Users of Telegram accounts are not safe anymore after Ukraine’s technical security and intelligence service released a warning that a new wave of cyberattacks is targeting them using malicious links. These malicious links are sent to Telegram recipients via a fake warning that a login attempt had been detected from a device in Russia and urging the victim to click on a link.
If the victims click on the links, hackers can gain unauthorised access to their records, including stealing their one-time passwords (OTP) from their text message inboxes. The campaign had been linked to a threat group called UAC-0094.
The malicious phishing links require the victims to input their mobile numbers and OTPs, allowing the threat actors to take over their Telegram accounts.

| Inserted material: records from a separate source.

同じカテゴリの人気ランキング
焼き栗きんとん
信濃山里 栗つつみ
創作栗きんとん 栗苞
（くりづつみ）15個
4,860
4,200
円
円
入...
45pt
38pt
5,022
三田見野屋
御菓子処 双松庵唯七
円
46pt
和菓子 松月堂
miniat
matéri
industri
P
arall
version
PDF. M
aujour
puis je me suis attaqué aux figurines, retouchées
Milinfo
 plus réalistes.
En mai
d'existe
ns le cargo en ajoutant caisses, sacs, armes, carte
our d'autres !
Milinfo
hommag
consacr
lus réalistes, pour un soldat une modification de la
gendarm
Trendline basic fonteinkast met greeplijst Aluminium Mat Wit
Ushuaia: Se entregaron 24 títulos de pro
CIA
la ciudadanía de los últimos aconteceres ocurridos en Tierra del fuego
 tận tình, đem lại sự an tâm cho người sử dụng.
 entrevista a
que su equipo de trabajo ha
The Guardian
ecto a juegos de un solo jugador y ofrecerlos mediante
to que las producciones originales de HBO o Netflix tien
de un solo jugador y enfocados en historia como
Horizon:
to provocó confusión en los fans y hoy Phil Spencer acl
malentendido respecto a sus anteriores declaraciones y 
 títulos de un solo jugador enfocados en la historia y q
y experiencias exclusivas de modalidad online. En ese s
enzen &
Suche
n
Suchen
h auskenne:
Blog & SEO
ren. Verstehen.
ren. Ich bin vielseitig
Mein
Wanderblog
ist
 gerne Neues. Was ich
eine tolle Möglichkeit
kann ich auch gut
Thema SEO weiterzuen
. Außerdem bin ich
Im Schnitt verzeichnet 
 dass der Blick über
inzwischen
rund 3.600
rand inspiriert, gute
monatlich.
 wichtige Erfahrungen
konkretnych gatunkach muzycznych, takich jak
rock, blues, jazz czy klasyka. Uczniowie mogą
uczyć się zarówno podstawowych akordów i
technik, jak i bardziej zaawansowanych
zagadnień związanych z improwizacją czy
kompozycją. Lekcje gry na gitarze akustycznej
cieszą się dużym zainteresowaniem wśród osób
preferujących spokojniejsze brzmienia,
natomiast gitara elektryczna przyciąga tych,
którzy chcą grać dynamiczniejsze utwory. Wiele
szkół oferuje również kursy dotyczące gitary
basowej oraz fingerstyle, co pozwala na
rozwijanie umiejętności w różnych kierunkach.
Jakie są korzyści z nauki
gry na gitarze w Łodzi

Analysts observed a similarity in this ongoing campaign to a March phishing attack operation that exploited compromised inboxes of Indian firms to distribute phishing emails to the users of UKR[.]NET and take over their accounts.
Ukraine’s Computer Emergency Response Team (CERT-UA) also analysed another social engineering campaign involving war-related phishing emails sent to Ukrainian government agencies for threat actors to launch cyberespionage campaigns and spread malware. An HTML file attachment titled ‘War Criminals of the Russian Federation.htm’ is attached to the phishing email intended to execute a PowerShell-based implant on the victims’ devices.
This attack campaign is attributed to the Russian-based Armageddon threat group associated with the Federal Security Service (FSB) – an agency known for attacking Ukrainian enterprises since 2013. Armageddon was seen last February 2022 conducting an espionage attack against the government and NGOs, military, judiciary, and non-profit groups, aiming to steal sensitive data from the victims.
CERT-UA also found several other phishing campaigns from the past weeks that deployed various malware strains, such as SPECTR, GrimPlant, GraphSteel, LoadEdge, and HeaderTip.
Several security analysts have also observed hacking groups attacking Ukrainian entities within March 2022, including the ICTV television network, through a spear-phishing operation that leads to the delivery of the GrimPlant backdoor.
These disclosures of successive attack campaigns targeting numerous entities worldwide come from various APT groups that leverage the current war between Russia and Ukraine, making the situation an excuse to stage malicious activities.